Thanks Rolf. As always, your knowledge of the lesser known aspects of Labview leave me slack-jawed. (I had never heard of "Labview Manager" and had to Google it.)
Here's the "Continuously Generate Occurrences" example that ships with 2009.
Every 10th iteration of loop A generates an occurrence and causes loop B to execute. I thought it was interesting to see a Set Occurrence after loop A exits. I understand why it's needed, it's just not the first route I would have tried. (But as you can see from my earlier posts I have very little understanding of this construct.) This causes loop B to get an extra iteration when you exit loop A.
I started wondering how to prevent the extra occurrence, so I added a timeout and removed the tailing Set Occurrence.
On the surface it seems like that should work, but there's a subtle race condition.
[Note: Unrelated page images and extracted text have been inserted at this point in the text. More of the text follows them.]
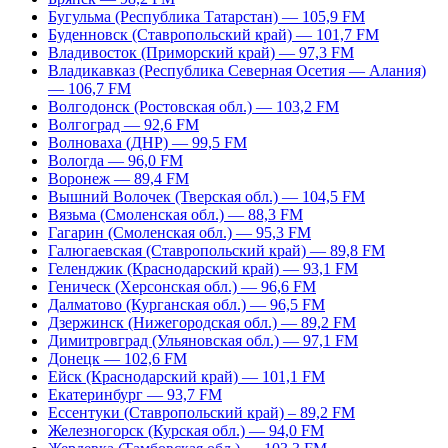
Бугульма (Республика Татарстан) — 105,9 FM
Буденновск (Ставропольский край) — 101,7 FM
Владивосток (Приморский край) — 97,3 FM
Владикавказ (Республика Северная Осетия — Алания)
— 106,7 FM
Волгодонск (Ростовская обл.) — 103,2 FM
Волгоград — 92,6 FM
Волноваха (ДНР) — 99,5 FM
Вологда — 96,0 FM
Воронеж — 89,4 FM
Вышний Волочек (Тверская обл.) — 104,5 FM
Вязьма (Смоленская обл.) — 88,3 FM
Гагарин (Смоленская обл.) — 95,3 FM
Галюгаевская (Ставропольский край) — 89,8 FM
Геленджик (Краснодарский край) — 93,1 FM
Геническ (Херсонская обл.) — 96,6 FM
Далматово (Курганская обл.) — 96,5 FM
Дзержинск (Нижегородская обл.) — 89,2 FM
Димитровград (Ульяновская обл.) — 97,1 FM
Донецк — 102,6 FM
Ейск (Краснодарский край) — 101,1 FM
Екатеринбург — 93,7 FM
Ессентуки (Ставропольский край) – 89,2 FM
Железногорск (Курская обл.) — 94,0 FM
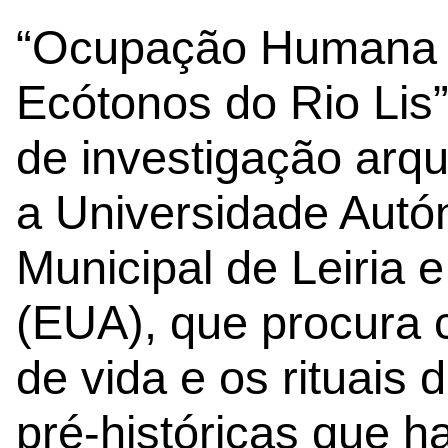
“Ocupação Humana P
Ecótonos do Rio Lis”
de investigação arqu
a Universidade Aut
Municipal de Leiria e
(EUA), que procura
de vida e os rituais
pré-históricas que h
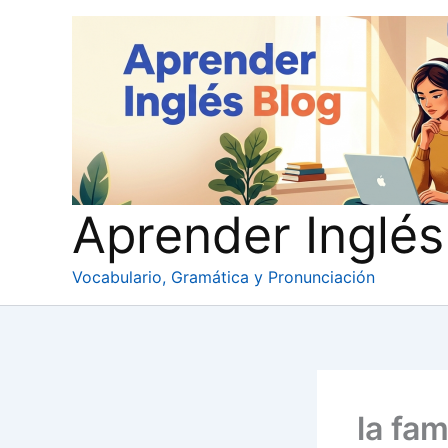
Ir
al
contenido
Aprender Inglés
Vocabulario, Gramática y Pronunciación
la fam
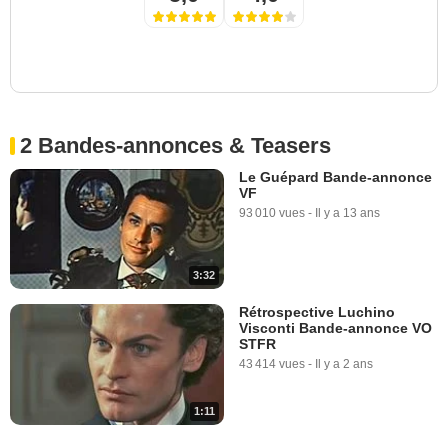
2 Bandes-annonces & Teasers
Le Guépard Bande-annonce
VF
93 010 vues
-
Il y a 13 ans
3:32
Rétrospective Luchino
Visconti Bande-annonce VO
STFR
43 414 vues
-
Il y a 2 ans
1:11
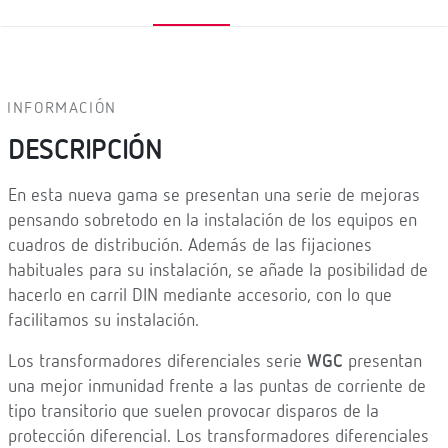
INFORMACIÓN
DESCRIPCIÓN
En esta nueva gama se presentan una serie de mejoras
pensando sobretodo en la instalación de los equipos en
cuadros de distribución. Además de las fijaciones
habituales para su instalación, se añade la posibilidad de
hacerlo en carril DIN mediante accesorio, con lo que
facilitamos su instalación.
Los transformadores diferenciales serie
WGC
presentan
una mejor inmunidad frente a las puntas de corriente de
tipo transitorio que suelen provocar disparos de la
protección diferencial. Los transformadores diferenciales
Because the WoO has a timeout it is possible for loop B to read the stop button, exit, and reset before loop A has an opportunity to read it. With an infinite timeout that will never happen. I suppose you could put the button reset in a sequence structure and wire outputs from both loop A and B to it, but that feels kind of klunky to me. The other alternative is to set the timeout longer than the time between occurrences, so it will only timeout once the occurrences have stopped being generated. That doesn't seem like a very robust solution.
I guess I'm left thinking they're okay for simple cases--such as Tim posted--where the occurrence will only fire once telling the receiving loop to stop. But at the same time I can't think of any reason (outside of interacting with external code) I'd want to bother with them. Notifiers and queues have the same functionality, provide more options for expansion, and the overhead is insignificant.